指令级分析：指令指针的意义？ [英] Instruction Level Profiling: The Meaning of the Instruction Pointer?

问题描述

当在汇编指令级分析code，什么是真正的意思给出的指令指针的位置，现代的CPU不执行指令顺序或按顺序？例如，假设下面的64集code：

When profiling code at the the assembly instruction level, what does the position of the instruction pointer really mean given that modern CPUs don't execute instructions serially or in-order? For example, assume the following x64 assembly code:

mov RAX, [RBX];         // Assume a cache miss here.
mov RSI, [RBX + RCX];   // Another cache miss.             
xor R8, R8;        
add RDX, RAX;           // Dependent on the load into RAX.
add RDI, RSI;           // Dependent on the load into RSI.

这指令的指令指针花大部分的时间？我能想到的很好的理由为他们所有人：

Which instruction will the instruction pointer spend most of its time on? I can think of good arguments for all of them:

• MOV RAX，[RBX] 正在采取可能的周期100秒，因为它是一个高速缓存未命中。
• MOV RSI，[RBX + RCX] 也需要周期100秒，但可能与previous指令并行执行。是什么甚至意味着指令指针是在一个或另一个的这些？
• XOR R8，R8 可能执行乱序并完成了内存加载完成之前，但指令指针可能会留在这儿，直到所有previous说明也完成了。
• 添加RDX，RAX 产生流水线停顿，因为它的指令，其中的值 RAX 之后，实际使用一个缓慢的高速缓存未命中加载到它。
• 添加RDI，RSI 还摊上，因为它是依赖于负载为 RSI 。

• mov RAX, [RBX] is taking probably 100s of cycles because it's a cache miss.
• mov RSI, [RBX + RCX] also takes 100s of cycles, but probably executes in parallel with the previous instruction. What does it even mean for the instruction pointer to be on one or the other of these?
• xor R8, R8 probably executes out-of-order and finishes before the memory loads finish, but the instruction pointer might stay here until all previous instructions are also finished.
• add RDX, RAX generates a pipeline stall because it's the instruction where the value of RAX is actually used after a slow cache-miss load into it.
• add RDI, RSI also stalls because it's dependent on the load into RSI.

推荐答案

处理器保持了小说，目前只有建筑寄存器（RAX，RBX等），并有特定的指令指针（IP）。程序员和编译器针对这种小说。

CPUs maintains a fiction that there are only the architectural registers (RAX, RBX, etc) and there is a specific instruction pointer (IP). Programmers and compilers target this fiction.

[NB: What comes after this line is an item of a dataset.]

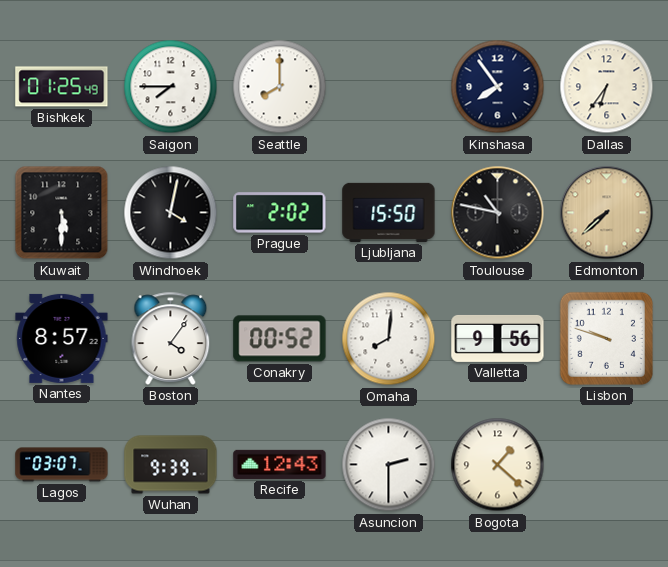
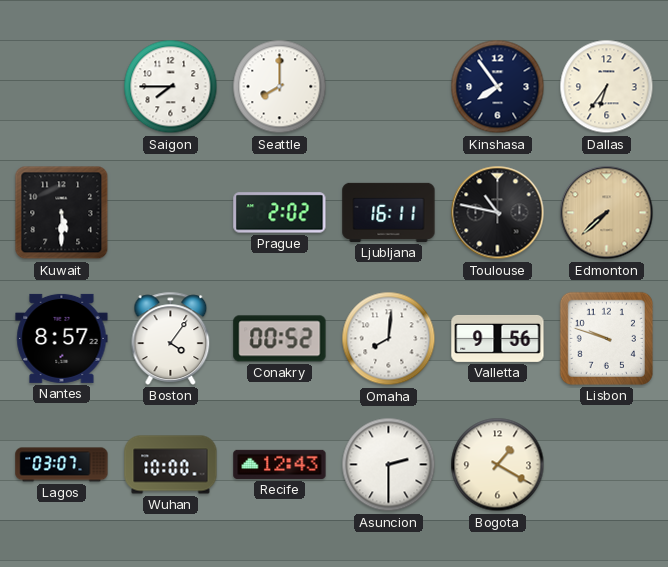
Bishkek: 01:25 -> none
Windhoek: 4:02 -> none
Ljubljana: 15:50 -> 16:11
Wuhan: 9:39 -> 10:00
Bogota: 1:22 -> 1:20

然而，正如你提到的，现代的CPU不连续或按顺序执行。直到你的程序员/用户请求的IP，它就像量子物理中，IP是一波执行指令;这一切让处理器可以运行的程序尽可能快。当你请求当前IP（例如，通过一个调试器断点或探查中断），那么处理器必须重新创建你想到那么它缩短了（飞行中的说明全部）这一波形式的小说，合寄存器值回建筑的名字，并建立一个上下文执行调试程序，等等。

Yet as you noted, modern CPUs don't execute serially or in-order. Until you the programmer / user request the IP, it is like Quantum Physics, the IP is a wave of instructions being executed; all so that the processor can run the program as fast as possible. When you request the current IP (for example, via a debugger breakpoint or profiler interrupt), then the processor must recreate the fiction that you expect so it collapses this wave form (all "in flight" instructions), gathers the register values back into architectural names, and builds a context for executing the debugger routine, etc.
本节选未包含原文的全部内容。